A third variable that influences infection outcome is the route by which a virus enters the body. It’s possible that virus inhaled in the form of aerosolized droplets triggers different immune defenses than does virus acquired by touching contaminated surfaces and then touching one’s face. The nose and the lung differ in local defenses, so the route of infection could significantly affect the outcome.

The fourth variable is the strength of the coronavirus itself. Viruses differ in virulence — their capacity to damage host tissues or immunity — even when they are all the same species. This is why flu seasons vary in severity from year to year. The varieties of a virus such as coronavirus differ depending on small genetic characteristics and how these affect the interaction with human hosts. As the coronavirus spreads from person to person, it may undergo unique changes in its genetic structure that enhance or attenuate its capacity to do harm. Strains that are more virulent could lead to more severe disease.

Finally, people’s immune status — especially their history of prior infectious diseases — crucially determines how they respond to a new infection. The immune system remembers previous encounters with microbes, and that affects how it fights and responds to new ones.

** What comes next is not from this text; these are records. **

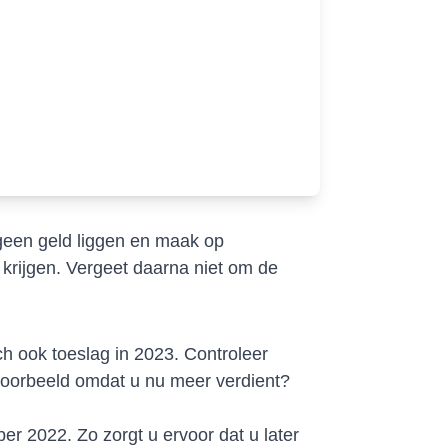
 geen geld liggen en maak op
krijgen. Vergeet daarna niet om de
ch ook toeslag in 2023. Controleer
jvoorbeeld omdat u nu meer verdient?
r 2022. Zo zorgt u ervoor dat u later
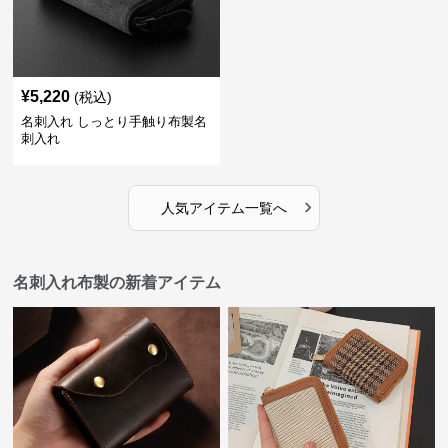
¥
5,220
(税込)
名刺入れ しっとり手触り布製名
刺入れ
›
人気アイテム一覧へ
名刺入れ布製の新着アイテム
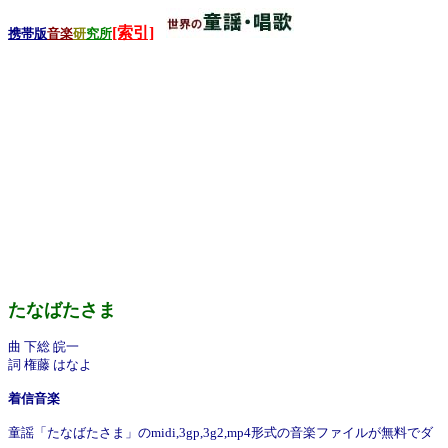
[索引]
携帯版
音楽
研
究所
たなばたさま
曲 下総 皖一
詞 権藤 はなよ
着信音楽
童謡「たなばたさま」のmidi,3gp,3g2,mp4形式の音楽ファイルが無料でダ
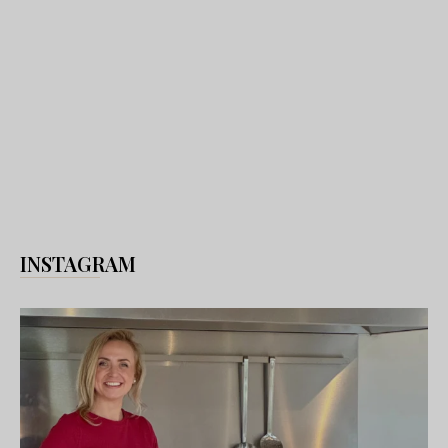
INSTAGRAM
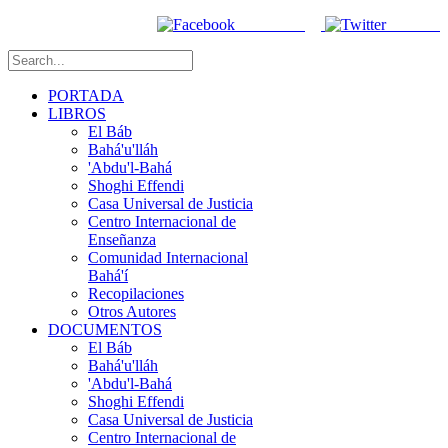
Facebook
Twitter
PORTADA
LIBROS
El Báb
Bahá'u'lláh
'Abdu'l-Bahá
Shoghi Effendi
Casa Universal de Justicia
Centro Internacional de
Enseñanza
Comunidad Internacional
Bahá'í
Recopilaciones
Otros Autores
DOCUMENTOS
El Báb
Bahá'u'lláh
'Abdu'l-Bahá
Shoghi Effendi
Casa Universal de Justicia
Centro Internacional de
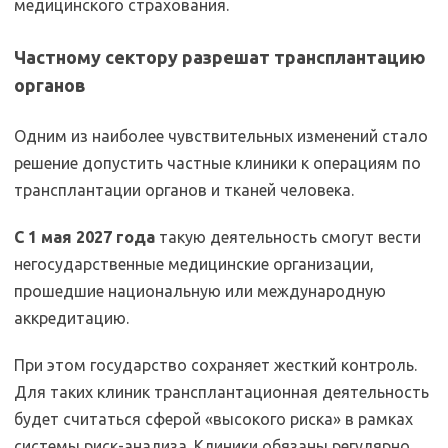
медицинского страхования.
Частному сектору разрешат трансплантацию
органов
Одним из наиболее чувствительных изменений стало
решение допустить частные клиники к операциям по
трансплантации органов и тканей человека.
С 1 мая 2027 года
такую деятельность смогут вести
негосударственные медицинские организации,
прошедшие национальную или международную
аккредитацию.
При этом государство сохраняет жесткий контроль.
Для таких клиник трансплантационная деятельность
будет считаться сферой «высокого риска» в рамках
системы риск-анализа. Клиники обязаны регулярно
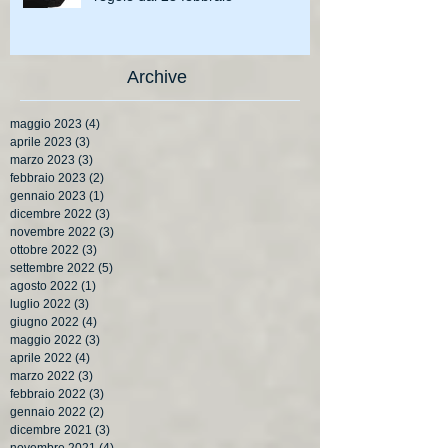
Archive
maggio 2023
(4)
4 post
aprile 2023
(3)
3 post
marzo 2023
(3)
3 post
febbraio 2023
(2)
2 post
gennaio 2023
(1)
1 post
dicembre 2022
(3)
3 post
novembre 2022
(3)
3 post
ottobre 2022
(3)
3 post
settembre 2022
(5)
5 post
agosto 2022
(1)
1 post
luglio 2022
(3)
3 post
giugno 2022
(4)
4 post
maggio 2022
(3)
3 post
aprile 2022
(4)
4 post
marzo 2022
(3)
3 post
febbraio 2022
(3)
3 post
gennaio 2022
(2)
2 post
dicembre 2021
(3)
3 post
novembre 2021
(4)
4 post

In the case of dengue, infection with one type of the virus can make the individual more susceptible to infection with a different type of the same virus. In other situations, a recent infection with a virus can affect susceptibility to an unrelated new infection. For example, having had the flu before coronavirus infection could change the course of Covid-19 disease in unpredictable ways. When a person’s immune system has no memory of an infectious agent, it may be unable to rapidly respond, and this may allow the invader to escape detection, giving it more time to cause damage.

And then there’s the interactions among these factors.

It’s not entirely clear to me why that explanation is actually better than attributing it Providence or fate. They’re about equally predictive.